**Material to process**
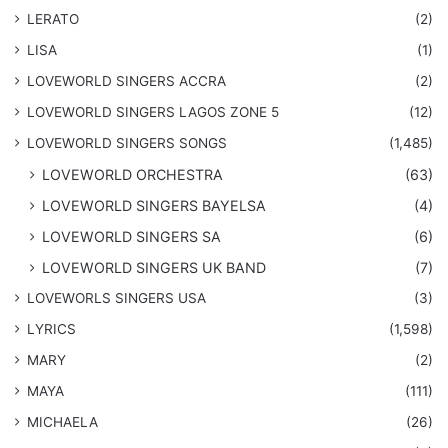
LERATO
(2)
LISA
(1)
LOVEWORLD SINGERS ACCRA
(2)
LOVEWORLD SINGERS LAGOS ZONE 5
(12)
​LOVEWORLD SINGERS SONGS
(1,485)
LOVEWORLD ORCHESTRA
(63)
LOVEWORLD SINGERS BAYELSA
(4)
LOVEWORLD SINGERS SA
(6)
LOVEWORLD SINGERS UK BAND
(7)
LOVEWORLS SINGERS USA
(3)
LYRICS
(1,598)
MARY
(2)
MAYA
(111)
MICHAELA
(26)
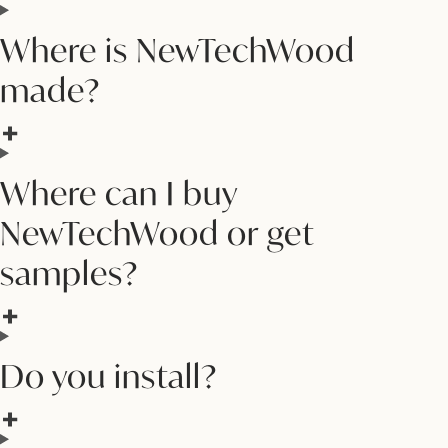
Where is NewTechWood
made?
Where can I buy
NewTechWood or get
samples?
Do you install?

**Exercise description**
Report every line from the listing above where the string "LOVEWORLD" can be found.

**Exercise result**
LOVEWORLD SINGERS ACCRA
LOVEWORLD SINGERS LAGOS ZONE 5
​LOVEWORLD SINGERS SONGS
LOVEWORLD ORCHESTRA
LOVEWORLD SINGERS BAYELSA
LOVEWORLD SINGERS SA
LOVEWORLD SINGERS UK BAND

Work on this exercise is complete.